As you go through this difficult time, it can be helpful and would be important to get the support you need. You could reach out to talk with your English teacher who’s been so supportive of you. You could join TrevorSpace at www.trevorspace.org the Trevor Project’s safe, online social networking site for LGBTQ (lesbian, gay, bisexual, transgender and questioning) young people ages 13 to 24 their friends and straight allies. It’s a great supportive community, where you can connect and chat with young people all over, get support and learn what’s helped others dealing with similar issues.

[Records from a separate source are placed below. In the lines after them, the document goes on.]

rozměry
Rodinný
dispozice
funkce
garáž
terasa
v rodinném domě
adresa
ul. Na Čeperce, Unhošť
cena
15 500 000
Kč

Please know that despite your family turning against you and telling you that you have to change, being lesbian is absolutely natural and normal. You are wonderful just the way you are and in no need of change. In addition, it is considered to be abusive to throw a child who’s under 18 years old out of the house. Please know that no one, including your family, EVER has the right to abuse you. When someone is being abused, it can make them feel very bad about themselves because they may think they’re causing or deserve the abuse but no matter what your family tells you, it’s not your fault that you are being treated this way. You deserve and have the right to be protected and safe. If your parents due throw you out of the house, it would be important to have a safety plan, meaning a place where you could stay such as with a trusted friend or relative. You could contact the National Child Abuse Hotline at 1-800-4-A-CHILD (1-800-422-4453) for help.

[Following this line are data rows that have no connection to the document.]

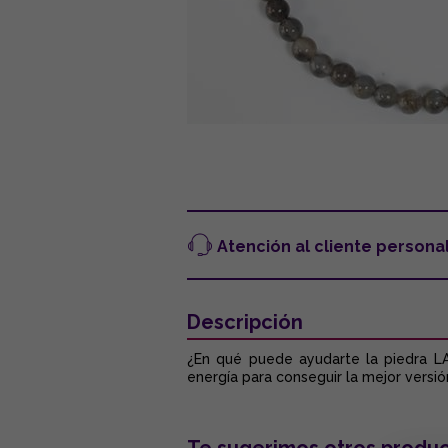
Atención al cliente persona
Descripción
¿En qué puede ayudarte la piedra LAB
energía para conseguir la mejor vers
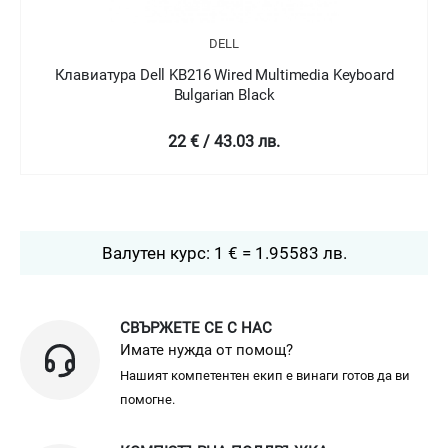
DELL
Клавиатура Dell KB216 Wired Multimedia Keyboard
Bulgarian Black
22 € / 43.03 лв.
Валутен курс: 1 € = 1.95583 лв.
СВЪРЖЕТЕ СЕ С НАС
Имате нужда от помощ?
Нашият компетентен екип е винаги готов да ви
помогне.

Sometimes family members like your parents, who have difficulty with a loved one’s sexual orientation due to religious or other reasons can, with help, move to a more supportive place. Parents, Families and Friends of Lesbians and Gays (PFLAG) is a great organization, made up mostly of parents, which supports LGBTQ people and works to help parents and others to become more supportive and accepting of their loved one’s sexual orientation. On their website at www.pflag.org click on “Get Support” then click on “For Family & Friends” where you’ll find the pamphlets “Our Daughters and Sons: Questions and Answers for Parents of Gay, Lesbian, and Bisexual People” and “Frequently Asked Questions about GLBT People,” which, if you’re comfortable, you can share with your parents to help them become more understanding and accepting of you. PFLAG also runs support groups where parents and others can discuss questions and concerns they have about a loved one’s sexual orientation and where LGBTQ people can discuss issues they’re having with people in their life. You can learn more about the PFLAG Bakersfield chapter by visiting their website at http://community.pflag.org/Page.aspx?&pid=224&srcid=229&chid=49, calling them at 661-632-2510 or emailing them at pflagbfl@yahoo.com. If your parents won’t attend, you could still contact them to get support and learn ways to help them become more understanding of you. Other resources you might share with her are the books “Now That You Know-A Parent’s Guide to Understanding Their Gay and Lesbian Children” which addresses many issues and questions that arise for parents of gay and lesbian children and “Straight Parents, Gay Children: Keeping Families Together.” The Institute for Welcoming Resources works to create resources that supports the unconditional welcome of people of all sexual orientations and gender identities and their families in the religious institution home of their choice. On their website at welcomingresources.org/ you can find information that may help your family, in the face of their religious beliefs, to become more understanding of you. There are no guarantees but they may help.

Please continue to reach out for help and support and to fight for you because you’re definitely worth fighting for. Remember that you can always call the Trevor Lifeline 24 hours, 7 days a week. Our counselors answer many calls from young people who are experiencing depression and are thinking about suicide and are searching for help to work on ways to help themselves feel better. Please know that you don’t have to go through this alone as we’re always here for you at The Trevor Project.